Thursday, April 23, 2015

Plath as a "No Name Woman"

Charles' post on Sylvia Plath got me thinking about Kingston's "No Name Woman" and the parallels between them.  Plath was known for writing poems about the miserable experiences of pregnancy and birth, and as Charles pointed out in "Metaphors", her feeling like nothing more than a vessel to reproduce.  That led me to wonder how the aunt in Kingston's story must have felt.  Was she overjoyed to be pregnant by someone she loved rather than the man she was forced to marry in "hurry up weddings" (Kingston 2744) or was she raped and left to deal with the consequences.  Did they both think life would turn out differently if they did what someone else wanted only to find out that this world was not for them or were they just misguided self-centered people destroying the lives around them.  Regardless of the circumstances the parallels are inevitable.  You have two miserable women who feel they have no escape but suicide leaving families who are devastated in a myriad of ways behind to wonder what happened.

2 comments:

  1. Nice connection, Leah.

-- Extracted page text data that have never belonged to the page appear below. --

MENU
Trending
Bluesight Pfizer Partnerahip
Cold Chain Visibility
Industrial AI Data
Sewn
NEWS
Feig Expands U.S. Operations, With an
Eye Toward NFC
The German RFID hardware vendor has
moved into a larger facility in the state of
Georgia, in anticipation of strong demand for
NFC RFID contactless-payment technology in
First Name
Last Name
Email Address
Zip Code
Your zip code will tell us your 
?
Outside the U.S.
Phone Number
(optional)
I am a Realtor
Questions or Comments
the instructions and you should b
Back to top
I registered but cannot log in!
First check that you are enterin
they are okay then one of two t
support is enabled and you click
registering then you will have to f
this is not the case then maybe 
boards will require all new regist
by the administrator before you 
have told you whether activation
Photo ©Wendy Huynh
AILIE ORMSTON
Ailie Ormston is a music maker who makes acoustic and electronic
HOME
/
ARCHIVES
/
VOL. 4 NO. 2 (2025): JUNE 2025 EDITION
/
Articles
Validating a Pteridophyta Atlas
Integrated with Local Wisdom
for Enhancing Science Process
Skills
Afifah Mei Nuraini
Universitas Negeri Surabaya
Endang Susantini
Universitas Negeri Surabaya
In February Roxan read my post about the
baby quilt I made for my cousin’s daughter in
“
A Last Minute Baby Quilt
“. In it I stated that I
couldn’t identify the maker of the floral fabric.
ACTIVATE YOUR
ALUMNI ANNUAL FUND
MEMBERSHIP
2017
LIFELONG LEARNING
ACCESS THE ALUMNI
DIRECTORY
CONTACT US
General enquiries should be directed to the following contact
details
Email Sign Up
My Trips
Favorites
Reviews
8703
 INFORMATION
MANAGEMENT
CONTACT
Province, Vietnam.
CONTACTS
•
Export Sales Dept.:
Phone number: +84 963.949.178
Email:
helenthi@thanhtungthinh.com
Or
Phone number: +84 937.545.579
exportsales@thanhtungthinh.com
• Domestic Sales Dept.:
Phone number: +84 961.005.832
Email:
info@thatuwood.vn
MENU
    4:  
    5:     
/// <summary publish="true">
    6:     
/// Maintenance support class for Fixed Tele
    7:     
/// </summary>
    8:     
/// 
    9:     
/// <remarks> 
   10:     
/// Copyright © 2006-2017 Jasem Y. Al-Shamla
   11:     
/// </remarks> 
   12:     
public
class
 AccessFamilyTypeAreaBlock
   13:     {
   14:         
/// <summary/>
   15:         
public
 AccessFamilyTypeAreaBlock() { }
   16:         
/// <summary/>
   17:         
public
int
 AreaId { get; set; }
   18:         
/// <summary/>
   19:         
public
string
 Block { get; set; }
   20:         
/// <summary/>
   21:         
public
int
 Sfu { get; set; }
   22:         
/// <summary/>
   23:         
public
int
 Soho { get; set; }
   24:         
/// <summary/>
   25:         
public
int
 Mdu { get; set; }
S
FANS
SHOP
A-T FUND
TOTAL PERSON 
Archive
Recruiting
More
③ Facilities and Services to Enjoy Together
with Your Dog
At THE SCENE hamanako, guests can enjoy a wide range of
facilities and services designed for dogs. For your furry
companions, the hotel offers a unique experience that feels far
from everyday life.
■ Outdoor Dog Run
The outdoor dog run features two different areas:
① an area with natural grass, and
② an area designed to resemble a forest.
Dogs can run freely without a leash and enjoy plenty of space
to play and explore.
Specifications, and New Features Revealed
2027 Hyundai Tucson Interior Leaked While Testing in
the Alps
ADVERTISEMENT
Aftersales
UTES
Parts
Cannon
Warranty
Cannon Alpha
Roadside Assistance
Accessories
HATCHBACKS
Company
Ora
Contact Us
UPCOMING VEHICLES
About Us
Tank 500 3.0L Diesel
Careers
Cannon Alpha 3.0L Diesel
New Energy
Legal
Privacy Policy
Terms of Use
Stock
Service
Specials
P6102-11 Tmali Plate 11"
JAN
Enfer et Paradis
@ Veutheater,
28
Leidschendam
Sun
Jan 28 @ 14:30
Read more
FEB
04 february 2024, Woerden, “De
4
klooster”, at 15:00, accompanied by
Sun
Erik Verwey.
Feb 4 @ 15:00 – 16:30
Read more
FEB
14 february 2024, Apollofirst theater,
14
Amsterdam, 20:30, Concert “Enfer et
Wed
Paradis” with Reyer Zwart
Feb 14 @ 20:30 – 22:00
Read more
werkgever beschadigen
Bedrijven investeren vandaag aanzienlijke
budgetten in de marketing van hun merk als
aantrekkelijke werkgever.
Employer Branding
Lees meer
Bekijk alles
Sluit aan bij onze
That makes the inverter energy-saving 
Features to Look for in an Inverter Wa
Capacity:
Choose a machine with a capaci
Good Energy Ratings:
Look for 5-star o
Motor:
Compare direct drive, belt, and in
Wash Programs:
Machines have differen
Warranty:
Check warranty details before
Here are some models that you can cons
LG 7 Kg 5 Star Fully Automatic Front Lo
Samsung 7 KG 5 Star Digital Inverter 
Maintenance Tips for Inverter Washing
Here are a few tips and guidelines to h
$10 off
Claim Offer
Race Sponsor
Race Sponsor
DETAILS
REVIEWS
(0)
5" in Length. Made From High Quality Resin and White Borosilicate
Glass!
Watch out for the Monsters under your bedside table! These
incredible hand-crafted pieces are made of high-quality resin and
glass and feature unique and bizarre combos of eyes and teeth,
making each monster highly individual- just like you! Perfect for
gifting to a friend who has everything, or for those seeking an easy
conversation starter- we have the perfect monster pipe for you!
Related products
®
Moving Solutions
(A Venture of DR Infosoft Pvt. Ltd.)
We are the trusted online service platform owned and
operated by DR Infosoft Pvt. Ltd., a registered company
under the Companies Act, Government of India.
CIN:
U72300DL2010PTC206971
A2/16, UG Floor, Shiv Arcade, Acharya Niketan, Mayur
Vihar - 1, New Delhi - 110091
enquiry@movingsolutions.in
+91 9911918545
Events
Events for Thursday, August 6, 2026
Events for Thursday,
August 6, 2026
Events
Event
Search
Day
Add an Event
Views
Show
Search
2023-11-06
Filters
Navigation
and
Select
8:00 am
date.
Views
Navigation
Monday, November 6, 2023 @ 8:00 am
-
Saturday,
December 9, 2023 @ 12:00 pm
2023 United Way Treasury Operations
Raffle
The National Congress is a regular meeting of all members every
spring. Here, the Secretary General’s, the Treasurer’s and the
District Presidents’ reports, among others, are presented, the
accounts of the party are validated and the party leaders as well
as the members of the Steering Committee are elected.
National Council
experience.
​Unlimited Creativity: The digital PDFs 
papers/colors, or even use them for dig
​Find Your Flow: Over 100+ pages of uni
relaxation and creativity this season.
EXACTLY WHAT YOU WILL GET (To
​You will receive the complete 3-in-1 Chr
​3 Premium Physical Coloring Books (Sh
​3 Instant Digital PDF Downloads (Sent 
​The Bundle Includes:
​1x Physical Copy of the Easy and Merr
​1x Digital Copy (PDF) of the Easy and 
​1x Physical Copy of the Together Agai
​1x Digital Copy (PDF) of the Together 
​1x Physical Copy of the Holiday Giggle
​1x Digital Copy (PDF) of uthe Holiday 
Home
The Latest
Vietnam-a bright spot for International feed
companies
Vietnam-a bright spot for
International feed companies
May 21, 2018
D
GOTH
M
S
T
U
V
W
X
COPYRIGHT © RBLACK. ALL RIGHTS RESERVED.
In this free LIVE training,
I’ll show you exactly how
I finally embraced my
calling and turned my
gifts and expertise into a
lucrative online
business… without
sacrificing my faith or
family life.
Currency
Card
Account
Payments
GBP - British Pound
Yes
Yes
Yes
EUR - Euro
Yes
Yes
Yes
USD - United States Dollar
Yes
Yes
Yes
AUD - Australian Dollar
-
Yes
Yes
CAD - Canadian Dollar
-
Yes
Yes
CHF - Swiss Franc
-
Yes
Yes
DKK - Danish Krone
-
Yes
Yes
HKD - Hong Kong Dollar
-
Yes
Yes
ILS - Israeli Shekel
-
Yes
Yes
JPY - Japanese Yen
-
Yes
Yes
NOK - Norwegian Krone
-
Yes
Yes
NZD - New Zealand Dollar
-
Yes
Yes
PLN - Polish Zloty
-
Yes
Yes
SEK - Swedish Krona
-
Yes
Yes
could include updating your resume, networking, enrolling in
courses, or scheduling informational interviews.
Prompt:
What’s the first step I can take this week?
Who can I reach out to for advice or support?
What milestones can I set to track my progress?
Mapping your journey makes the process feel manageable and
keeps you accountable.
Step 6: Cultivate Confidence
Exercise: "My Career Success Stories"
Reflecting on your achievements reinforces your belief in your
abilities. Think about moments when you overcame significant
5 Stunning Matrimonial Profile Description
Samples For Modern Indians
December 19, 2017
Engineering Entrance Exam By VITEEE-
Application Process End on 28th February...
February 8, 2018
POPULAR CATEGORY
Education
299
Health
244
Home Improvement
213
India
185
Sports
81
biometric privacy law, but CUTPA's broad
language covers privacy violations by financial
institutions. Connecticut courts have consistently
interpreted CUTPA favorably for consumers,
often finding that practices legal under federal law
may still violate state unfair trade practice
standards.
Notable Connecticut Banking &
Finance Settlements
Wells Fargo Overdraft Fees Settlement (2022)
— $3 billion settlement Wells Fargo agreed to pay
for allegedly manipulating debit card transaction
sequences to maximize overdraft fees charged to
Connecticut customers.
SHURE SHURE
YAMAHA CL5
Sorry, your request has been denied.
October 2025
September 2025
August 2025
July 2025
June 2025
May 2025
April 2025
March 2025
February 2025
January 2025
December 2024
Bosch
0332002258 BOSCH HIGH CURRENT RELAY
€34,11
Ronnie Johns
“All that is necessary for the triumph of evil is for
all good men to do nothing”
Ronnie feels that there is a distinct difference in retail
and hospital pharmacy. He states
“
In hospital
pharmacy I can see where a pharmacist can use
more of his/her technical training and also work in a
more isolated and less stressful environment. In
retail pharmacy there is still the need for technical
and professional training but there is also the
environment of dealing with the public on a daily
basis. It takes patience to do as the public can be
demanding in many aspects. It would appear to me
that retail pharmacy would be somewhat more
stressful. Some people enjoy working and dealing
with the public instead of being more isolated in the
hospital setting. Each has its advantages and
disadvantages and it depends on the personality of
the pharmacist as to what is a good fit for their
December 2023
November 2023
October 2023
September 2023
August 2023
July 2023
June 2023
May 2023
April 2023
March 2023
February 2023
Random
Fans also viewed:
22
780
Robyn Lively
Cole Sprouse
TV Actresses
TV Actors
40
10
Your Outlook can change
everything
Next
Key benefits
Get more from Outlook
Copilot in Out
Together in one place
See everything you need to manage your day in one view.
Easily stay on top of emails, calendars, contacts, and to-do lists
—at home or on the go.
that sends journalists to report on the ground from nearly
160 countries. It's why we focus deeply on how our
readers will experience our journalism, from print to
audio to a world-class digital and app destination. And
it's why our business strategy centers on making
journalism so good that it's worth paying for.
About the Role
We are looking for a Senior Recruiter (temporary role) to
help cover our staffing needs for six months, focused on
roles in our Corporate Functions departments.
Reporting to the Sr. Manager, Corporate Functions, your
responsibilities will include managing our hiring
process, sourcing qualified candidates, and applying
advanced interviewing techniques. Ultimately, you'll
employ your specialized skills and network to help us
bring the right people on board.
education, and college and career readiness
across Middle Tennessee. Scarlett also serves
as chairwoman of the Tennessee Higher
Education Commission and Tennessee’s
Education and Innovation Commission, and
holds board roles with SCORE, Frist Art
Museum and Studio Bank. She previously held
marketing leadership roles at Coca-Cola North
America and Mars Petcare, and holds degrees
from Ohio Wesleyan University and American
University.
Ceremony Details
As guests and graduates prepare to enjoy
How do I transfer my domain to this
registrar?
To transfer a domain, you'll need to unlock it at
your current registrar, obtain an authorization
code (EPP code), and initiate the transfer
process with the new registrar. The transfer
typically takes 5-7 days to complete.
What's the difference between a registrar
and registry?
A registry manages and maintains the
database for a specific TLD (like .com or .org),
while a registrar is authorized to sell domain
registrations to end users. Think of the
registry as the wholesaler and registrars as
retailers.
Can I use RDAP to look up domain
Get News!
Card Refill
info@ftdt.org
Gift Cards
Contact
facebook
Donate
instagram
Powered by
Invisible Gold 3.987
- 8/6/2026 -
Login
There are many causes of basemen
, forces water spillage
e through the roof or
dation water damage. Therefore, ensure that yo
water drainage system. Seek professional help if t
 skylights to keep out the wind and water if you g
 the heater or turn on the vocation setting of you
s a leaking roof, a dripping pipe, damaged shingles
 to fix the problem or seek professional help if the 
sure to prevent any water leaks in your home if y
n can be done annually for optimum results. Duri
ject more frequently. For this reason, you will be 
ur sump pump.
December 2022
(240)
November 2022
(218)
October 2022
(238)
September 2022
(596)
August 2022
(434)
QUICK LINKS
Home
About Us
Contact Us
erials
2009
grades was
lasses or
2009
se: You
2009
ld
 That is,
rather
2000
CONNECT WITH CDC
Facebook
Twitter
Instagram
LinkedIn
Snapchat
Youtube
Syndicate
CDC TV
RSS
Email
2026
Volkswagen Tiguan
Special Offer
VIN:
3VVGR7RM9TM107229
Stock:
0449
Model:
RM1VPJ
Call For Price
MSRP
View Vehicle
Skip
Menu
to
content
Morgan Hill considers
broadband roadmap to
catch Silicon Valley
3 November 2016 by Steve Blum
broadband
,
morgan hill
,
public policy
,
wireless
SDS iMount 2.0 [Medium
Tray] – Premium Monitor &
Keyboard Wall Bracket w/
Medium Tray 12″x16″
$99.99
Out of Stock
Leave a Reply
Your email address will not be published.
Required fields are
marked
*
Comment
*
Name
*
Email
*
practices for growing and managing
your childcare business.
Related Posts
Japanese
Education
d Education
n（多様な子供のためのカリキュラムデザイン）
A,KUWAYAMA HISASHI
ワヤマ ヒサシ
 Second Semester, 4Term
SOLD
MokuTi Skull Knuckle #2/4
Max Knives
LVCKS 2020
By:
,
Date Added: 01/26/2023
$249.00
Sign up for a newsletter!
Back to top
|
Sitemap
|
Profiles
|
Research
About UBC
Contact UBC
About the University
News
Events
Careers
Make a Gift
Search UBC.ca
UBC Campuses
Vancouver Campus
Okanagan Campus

And, of course, there are the starkly different cultural values for both women to contend with.

    ReplyDelete
  2. Amazing close reading. I would have never made this connection. I can completely see how this works, though. I feel that the No Name Woman wanted her child, though, and that is why she took such a fatal leap to save them both. Plath, on the other hand only seems to dread the responsibilities and results of pregnancy on the female anatomy all together. I'm not sure if they had the same views and reasoning, but it is evident that they both had somewhat of the same mindset.